Two state senators on Monday called for embattled President Judy Sakaki of Sonoma State to step down after a no confidence vote by faculty amid a scandal over her alleged retaliation against a former provost who reported sexual harassment claims against her husband.
“The faculty has spoken and it’s time for the healing process to begin,” Sens. Bill Dodd (D-Napa) and Mike McGuire (D-Healdsburg) said in a statement. “President Sakaki should step down for the greater good of the university,”
Dodd represents a district that includes Sonoma State, and McGuire represents the adjacent district. McGuire graduated from the university and was honored as its 2015 distinguished alumnus.
Of the 629 faculty members eligible to vote, 278 participated. Those who lost confidence in the president won out 173 to 105. The faculty vote is not binding but comes as Sakaki has faced growing scrutiny amid the scandal.

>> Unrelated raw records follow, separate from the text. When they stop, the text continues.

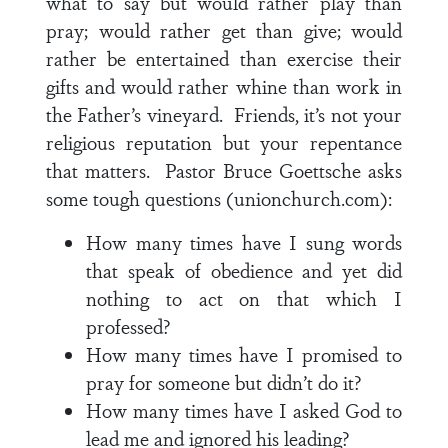
what to say but would rather play than
pray; would rather get than give; would
rather be entertained than exercise their
gifts and would rather whine than work in
the Father’s vineyard. Friends, it’s not your
religious reputation but your repentance
that matters. Pastor Bruce Goettsche asks
some tough questions (unionchurch.com):
How many times have I sung words
that speak of obedience and yet did
nothing to act on that which I
professed?
How many times have I promised to
pray for someone but didn’t do it?
How many times have I asked God to
lead me and ignored his leading?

The Times reported that this year, Sakaki signed a settlement agreement with former Provost Lisa Vollendorf, who reported sexual harassment allegations against the president’s husband, Patrick McCallum, then alleged that Sakaki retaliated against her. The settlement prepared by California State University cost the university system $600,000, records show. It was finalized weeks before former Chancellor Joseph I. Castro resigned over outcry for his handling of sexual misconduct and bullying allegations against a former vice president when Castro was Fresno State president.
Sakaki and McCallum, who have separated in recent weeks, have denied wrongdoing.
“I’m gratified for support I’ve received and am mindful of the concerns of those colleagues who cast their vote the other way.” Sakaki said in a statement Monday after the “no confidence” vote.
Larry Kamer, a spokesman for Sakaki, said the lawmakers “are stalwart supporters of Sonoma State University, and we concur with them that the healing process from this very divisive campaign needs to begin, but it’s a bit of a stretch to say ‘the faculty has spoken’ when 56% of them stayed on the sidelines and just 27% of the those eligible voted ‘no confidence.’”
During two open forums last week, faculty informally debated whether to remain supportive of Sakaki or express opposition to her leadership, which many said had come under scrutiny before The Times’ investigation last month. Faculty pointed to a decline in enrollment, a budget deficit and a lack of transparency and communication, in addition to Sakaki’s handling of allegations against her husband, as reasons for the lack of confidence.
“Dr. Sakaki’s pledges to improve and change her administration’s practices ring hollow after nearly 6 years of mismanagement. How many more chances are we willing to give her while Sonoma State is driven to the brink of a crisis from which it may not be able to recover?” 14 faculty members wrote in an open letter.
Others argued that the system, not Sakaki, was at fault. Without disputing allegations, some lauded Sakaki as a history-maker, noting she is the first Japanese American woman in the nation to lead a four-year university.
Citing Times investigations, 44 lawmakers recently called for an independent audit of how CSU investigates TItle IX allegations.